Вероятно, в то время полиция Васильевского острова, была убеждена в том, что генеральшам можно ходить голыми по улицам. Отец мой, обитая в этом захолустье, почти не видя перед своими окнами живых людей, должно быть, сам порою забывал, что он не один живет на белом свете, потому что и про него можно рассказать анекдот в роде генеральши Главачевской. Одноэтажный домик, в котором жил тогда папенька, был так низок, что стоило только спустить ноги за подоконник, прыгнуть — и вы на улице.

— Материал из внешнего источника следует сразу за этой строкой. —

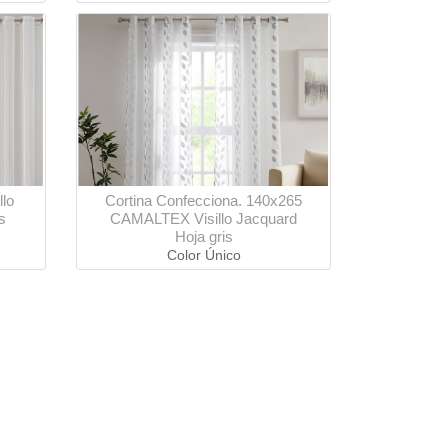
llo
Cortina Confecciona. 140x265
s
CAMALTEX Visillo Jacquard
Hoja gris
Color Único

Вот раз утром отец, зная, что смотреть на него некому, в одной рубашке и туфлях, уселся бриться у открытого окна. На подоконнике, рядом с зеркалом, важно восседал любимец его, красавец белый пудель (увековеченный им на семейном барельефе, вылепленном в 1812 году). Отец намылил себе щеки и начал бриться преспокойнейшим образом. Только вдруг совсем неожиданно с улицы протягиваются в окно две руки, хватают собаку и исчезают с ней. Наглость этого воровства взорвала моего вспыльчивого отца. Не помня себя, с намыленным лицом, в чем был, он выпрыгнул в окно и пустился за вором. Вор, с пуделем в руках, бежал что есть духу по мосткам. Отец летел за ним… Вор прибавляет шагу, отец тоже. Наконец, почти уже в виду Большого проспекта, отцу удалось на лету схватить мошенника за шиворот и задать ему в загривок такого тумака, от которого он выронил собаку. В погоне за похищенным у него Гектором папенька мчался в совершенном забытьи, ни разу не вспомнив даже о легкости своего костюма. Но тут он вздохнул свободно и наклонился, чтобы подхватить на руки свою милую пропажу, и ему вдруг кинулись в глаза его голые ноги; он очнулся, вспомнил все и сгорел от стыда. Когда, бывало, при отце тетка Надежда Петровна, смеясь, рассказывала про этот с ним случай, он всегда говорил ей:

— Теперь тебе смеяться легко!.. А если бы ты знала, каково тогда было мне! Ведь положение мое было ужасно… Я очутился почти что Адамом на мостках, как на блюдечке… Прятаться некуда, бежать среди бела дня в одной рубашке с голыми ногами — еще хуже, да и запыхался я и бежать-то не мог. Хоть бы шляпу со стыда нахлобучить на глаза, так и той не было. Извозчиков тоже нет… И пришлось мне, рабу Божьему, с милым Гектором у сердца, пряча лицо в его кудрях, мерным шагом дойти до дома.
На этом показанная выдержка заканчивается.